I just picked up a second Gl-Inet devices to act as a “Server”. I currently have a GL-Inet which acts as a “Client” and I use it when travelling and use an external VPN provider with in the Wireguard config to act as a server, which works well. But now, I want to eliminate that VPN provider and create a tunnel via my Home ISP instead with Wireguard, so I bought the second GL-Inet device to act as that other server endpoint at home.
I followed the guide here - WireGuard Server - GL.iNet Docs
I did not get to the stage where I have to configure the Wireguard Client Config on my Gl-Inet endpoint which I’ll be travelling with, simply bc I’m doing some tests from my Mobile Phone (Wireguard installed) to the Wireguard Server at home on the new GliNet which I just setup, and its failing. I basically did as follows:
Created the VPN Server Config as instructed in the above doc. IPs as as follows:
ISP Modem/LAN Default GW: 188.8.131.52
GliNet Router IP - 184.108.40.206
Wireguard Server IP - 220.127.116.11
Wireguard Client IP - 18.104.22.168
Performed Port Forwarding to the Gl.Inet Router Server Box on my Home ISP router.
The VPN tunnel establishes successfully, I can verify both on my mobile and directly on the GL.Inet.
On my mobile phone with some network apps, I basically cannot ping the ISP default GW or 22.214.171.124, the router mgmt IP, the server IP, or itself - 126.96.36.199), can’t ping anything successfully.
5.This file looks good and it seems like the port forwarding is working as the tunnel establishes:
Here is basically my config files, if anyone has any ideas, or if any steps or configurations were missed, that would be great. I made no other custom config or gui changes in the router other than what the document outlined.
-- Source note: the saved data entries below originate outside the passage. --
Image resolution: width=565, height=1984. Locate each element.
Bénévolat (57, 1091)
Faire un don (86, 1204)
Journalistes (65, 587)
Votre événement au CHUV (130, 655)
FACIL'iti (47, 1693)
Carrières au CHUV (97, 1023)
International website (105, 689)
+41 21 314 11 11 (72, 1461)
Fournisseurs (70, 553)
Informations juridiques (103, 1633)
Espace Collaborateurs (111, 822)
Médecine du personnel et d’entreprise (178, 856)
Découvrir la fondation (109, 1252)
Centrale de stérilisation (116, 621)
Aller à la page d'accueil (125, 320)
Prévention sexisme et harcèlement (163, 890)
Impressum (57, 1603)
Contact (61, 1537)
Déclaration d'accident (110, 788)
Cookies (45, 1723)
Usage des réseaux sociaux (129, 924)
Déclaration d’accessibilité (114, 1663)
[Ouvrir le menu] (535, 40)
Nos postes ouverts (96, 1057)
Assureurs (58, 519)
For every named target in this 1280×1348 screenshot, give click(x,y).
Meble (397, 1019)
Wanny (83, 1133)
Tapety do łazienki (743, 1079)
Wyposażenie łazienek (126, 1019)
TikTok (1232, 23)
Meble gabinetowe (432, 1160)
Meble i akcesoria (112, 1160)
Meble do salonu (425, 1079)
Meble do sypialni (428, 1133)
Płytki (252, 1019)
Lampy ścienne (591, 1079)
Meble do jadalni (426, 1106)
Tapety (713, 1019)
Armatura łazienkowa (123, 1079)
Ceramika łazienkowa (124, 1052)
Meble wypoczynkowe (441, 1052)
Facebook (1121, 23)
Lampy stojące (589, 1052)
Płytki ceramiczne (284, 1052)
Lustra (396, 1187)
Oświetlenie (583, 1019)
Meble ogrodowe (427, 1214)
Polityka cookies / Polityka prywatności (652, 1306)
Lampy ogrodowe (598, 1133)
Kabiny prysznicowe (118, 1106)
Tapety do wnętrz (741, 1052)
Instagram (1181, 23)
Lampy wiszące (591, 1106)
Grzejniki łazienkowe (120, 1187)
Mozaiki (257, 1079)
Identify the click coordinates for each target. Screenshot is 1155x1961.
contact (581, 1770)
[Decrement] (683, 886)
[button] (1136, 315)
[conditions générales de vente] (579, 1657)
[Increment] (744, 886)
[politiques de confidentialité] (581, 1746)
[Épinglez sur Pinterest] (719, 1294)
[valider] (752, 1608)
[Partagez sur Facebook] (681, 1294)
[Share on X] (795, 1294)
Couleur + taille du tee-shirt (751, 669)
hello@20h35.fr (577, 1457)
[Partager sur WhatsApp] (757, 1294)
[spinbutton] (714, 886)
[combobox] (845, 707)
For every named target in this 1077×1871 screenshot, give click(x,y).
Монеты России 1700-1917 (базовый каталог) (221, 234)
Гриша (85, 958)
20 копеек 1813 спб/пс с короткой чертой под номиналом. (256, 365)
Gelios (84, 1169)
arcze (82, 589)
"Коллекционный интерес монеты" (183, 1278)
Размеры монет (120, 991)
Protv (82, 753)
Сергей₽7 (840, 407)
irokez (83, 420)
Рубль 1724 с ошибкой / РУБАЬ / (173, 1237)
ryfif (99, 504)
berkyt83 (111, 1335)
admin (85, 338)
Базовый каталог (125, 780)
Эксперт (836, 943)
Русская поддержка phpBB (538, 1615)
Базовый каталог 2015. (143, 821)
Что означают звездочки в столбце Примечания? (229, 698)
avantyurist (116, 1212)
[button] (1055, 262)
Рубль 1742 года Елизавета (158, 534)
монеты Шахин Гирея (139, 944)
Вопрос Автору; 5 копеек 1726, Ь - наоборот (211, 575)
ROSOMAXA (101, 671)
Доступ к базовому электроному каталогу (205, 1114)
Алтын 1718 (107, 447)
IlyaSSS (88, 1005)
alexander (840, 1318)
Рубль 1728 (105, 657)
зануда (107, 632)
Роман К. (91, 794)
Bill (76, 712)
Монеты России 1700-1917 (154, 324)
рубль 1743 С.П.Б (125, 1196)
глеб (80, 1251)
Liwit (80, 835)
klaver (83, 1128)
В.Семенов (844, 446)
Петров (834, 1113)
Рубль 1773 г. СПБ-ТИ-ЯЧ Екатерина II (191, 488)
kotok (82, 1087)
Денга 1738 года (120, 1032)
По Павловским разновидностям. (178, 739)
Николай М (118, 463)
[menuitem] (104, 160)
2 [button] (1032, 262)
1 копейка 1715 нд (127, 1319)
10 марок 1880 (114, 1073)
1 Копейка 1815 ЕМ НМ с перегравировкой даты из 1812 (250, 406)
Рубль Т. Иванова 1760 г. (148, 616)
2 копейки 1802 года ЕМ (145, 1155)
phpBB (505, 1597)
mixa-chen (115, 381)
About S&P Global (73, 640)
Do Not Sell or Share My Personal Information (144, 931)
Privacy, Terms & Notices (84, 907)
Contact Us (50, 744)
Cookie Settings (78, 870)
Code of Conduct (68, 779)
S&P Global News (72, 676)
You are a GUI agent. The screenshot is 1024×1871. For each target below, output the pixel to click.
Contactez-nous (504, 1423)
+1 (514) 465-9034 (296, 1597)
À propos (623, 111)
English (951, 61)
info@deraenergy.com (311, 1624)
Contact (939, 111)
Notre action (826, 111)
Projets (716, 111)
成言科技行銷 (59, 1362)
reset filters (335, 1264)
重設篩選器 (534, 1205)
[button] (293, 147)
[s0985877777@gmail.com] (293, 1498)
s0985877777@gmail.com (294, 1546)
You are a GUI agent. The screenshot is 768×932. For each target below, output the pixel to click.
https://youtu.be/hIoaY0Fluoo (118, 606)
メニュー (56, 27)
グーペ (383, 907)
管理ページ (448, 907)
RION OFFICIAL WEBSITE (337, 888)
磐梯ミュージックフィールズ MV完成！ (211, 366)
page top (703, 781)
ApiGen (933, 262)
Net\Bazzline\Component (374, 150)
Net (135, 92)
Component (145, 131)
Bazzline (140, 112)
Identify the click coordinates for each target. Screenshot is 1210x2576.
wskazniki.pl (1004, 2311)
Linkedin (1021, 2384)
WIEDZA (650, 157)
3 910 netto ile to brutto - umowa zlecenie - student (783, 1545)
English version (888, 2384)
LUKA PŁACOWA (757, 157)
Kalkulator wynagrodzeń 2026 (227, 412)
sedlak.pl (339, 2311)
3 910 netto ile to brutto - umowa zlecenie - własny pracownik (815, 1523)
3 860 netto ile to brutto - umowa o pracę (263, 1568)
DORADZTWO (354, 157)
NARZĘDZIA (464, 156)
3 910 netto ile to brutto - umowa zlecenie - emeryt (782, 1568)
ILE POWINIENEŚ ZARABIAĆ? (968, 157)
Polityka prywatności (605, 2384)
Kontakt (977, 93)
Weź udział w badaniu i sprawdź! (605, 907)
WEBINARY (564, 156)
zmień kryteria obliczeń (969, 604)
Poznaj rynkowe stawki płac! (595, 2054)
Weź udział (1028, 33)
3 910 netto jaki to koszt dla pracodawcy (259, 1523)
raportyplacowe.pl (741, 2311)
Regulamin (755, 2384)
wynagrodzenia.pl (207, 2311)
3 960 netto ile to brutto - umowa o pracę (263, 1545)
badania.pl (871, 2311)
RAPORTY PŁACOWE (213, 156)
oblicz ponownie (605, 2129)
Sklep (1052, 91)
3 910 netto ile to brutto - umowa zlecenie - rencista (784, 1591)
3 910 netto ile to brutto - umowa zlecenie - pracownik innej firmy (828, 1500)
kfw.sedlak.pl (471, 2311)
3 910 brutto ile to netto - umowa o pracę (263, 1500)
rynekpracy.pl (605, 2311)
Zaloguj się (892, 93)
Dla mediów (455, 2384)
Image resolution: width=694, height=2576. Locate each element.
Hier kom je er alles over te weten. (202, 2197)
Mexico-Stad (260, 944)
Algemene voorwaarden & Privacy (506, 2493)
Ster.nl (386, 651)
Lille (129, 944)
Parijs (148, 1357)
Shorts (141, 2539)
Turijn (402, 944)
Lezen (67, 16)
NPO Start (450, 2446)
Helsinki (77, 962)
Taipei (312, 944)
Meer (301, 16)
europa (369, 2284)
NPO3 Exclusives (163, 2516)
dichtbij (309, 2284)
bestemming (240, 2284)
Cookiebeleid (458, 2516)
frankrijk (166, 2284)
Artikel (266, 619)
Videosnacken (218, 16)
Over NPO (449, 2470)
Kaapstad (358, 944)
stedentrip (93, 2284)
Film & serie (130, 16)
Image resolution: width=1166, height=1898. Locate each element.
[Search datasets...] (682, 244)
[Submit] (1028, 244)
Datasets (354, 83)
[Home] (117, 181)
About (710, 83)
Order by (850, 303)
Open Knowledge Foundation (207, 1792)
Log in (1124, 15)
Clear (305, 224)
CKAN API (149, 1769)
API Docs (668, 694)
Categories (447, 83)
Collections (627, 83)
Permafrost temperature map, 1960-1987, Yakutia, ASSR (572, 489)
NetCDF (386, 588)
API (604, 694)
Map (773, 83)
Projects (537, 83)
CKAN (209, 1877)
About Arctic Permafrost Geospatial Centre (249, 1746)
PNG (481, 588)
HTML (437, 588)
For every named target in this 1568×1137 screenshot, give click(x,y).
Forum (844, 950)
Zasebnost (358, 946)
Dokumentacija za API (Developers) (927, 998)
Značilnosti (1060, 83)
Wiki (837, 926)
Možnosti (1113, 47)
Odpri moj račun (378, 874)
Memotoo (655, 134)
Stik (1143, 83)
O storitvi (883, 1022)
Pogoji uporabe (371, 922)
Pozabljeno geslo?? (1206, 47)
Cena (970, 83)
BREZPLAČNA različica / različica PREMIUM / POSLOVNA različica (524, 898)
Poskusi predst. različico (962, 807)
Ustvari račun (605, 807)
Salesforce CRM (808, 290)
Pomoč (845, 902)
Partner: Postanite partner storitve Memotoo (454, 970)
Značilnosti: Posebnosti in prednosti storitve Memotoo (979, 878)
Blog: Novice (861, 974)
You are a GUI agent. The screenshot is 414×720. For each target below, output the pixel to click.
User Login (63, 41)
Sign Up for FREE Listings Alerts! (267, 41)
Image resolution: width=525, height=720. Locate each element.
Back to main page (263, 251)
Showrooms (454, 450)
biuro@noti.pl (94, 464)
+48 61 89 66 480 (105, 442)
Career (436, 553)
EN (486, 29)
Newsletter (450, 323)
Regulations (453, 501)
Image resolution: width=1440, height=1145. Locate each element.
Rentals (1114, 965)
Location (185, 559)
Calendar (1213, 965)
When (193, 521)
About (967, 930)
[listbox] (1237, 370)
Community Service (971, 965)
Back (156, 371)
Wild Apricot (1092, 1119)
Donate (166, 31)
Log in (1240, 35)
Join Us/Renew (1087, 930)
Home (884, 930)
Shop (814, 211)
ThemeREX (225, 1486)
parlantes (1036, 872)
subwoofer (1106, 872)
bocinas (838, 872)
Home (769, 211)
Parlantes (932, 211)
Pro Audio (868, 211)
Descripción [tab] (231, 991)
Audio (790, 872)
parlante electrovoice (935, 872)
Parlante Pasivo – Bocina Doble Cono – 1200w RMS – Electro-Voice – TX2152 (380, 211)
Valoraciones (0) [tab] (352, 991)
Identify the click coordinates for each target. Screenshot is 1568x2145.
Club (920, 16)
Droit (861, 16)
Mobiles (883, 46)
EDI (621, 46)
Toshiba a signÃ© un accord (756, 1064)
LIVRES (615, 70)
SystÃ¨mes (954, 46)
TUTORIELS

Wireguard Server - Client File (this is loaded in my phone app)
Address = 188.8.131.52/32
ListenPort = 7388
PrivateKey = oPyP9drpNytsdfsdfV4GC6lE=
DNS = 184.108.40.206
AllowedIPs = 0.0.0.0/0,::/0
Endpoint = 220.127.116.11:45656 (My Public IP)
PersistentKeepalive = 25
PublicKey = bYXgXKpsfsfsfsfsfsfsfsfsf
option local_ipv6 ‘fdsd:dssd:5:asd::1’
option private_key ‘SPH/sdfsdfdf888d/qu3s2E7sdfsdfSjPG4=’
option public_key ‘bsdfsdf7y7y7777dfrm+ACsfkPDIwM=’
option local_port ‘45656’
option local_ip ‘18.104.22.168’
option access ‘DROP’
option enable ‘1’
config peers ‘wg_peer_7288’
option name ‘john’
option client_key ‘cg5/5Fpv+DsfJljm+Fiqcjz4=’
option private_key ‘sfsfNytRhYsfEV4GC6fsfffsfs=’
option client_ip ‘22.214.171.124/32’
I couldn’t find any docs on the wireguard_server file, not sure what “option access ‘DROP’” entails?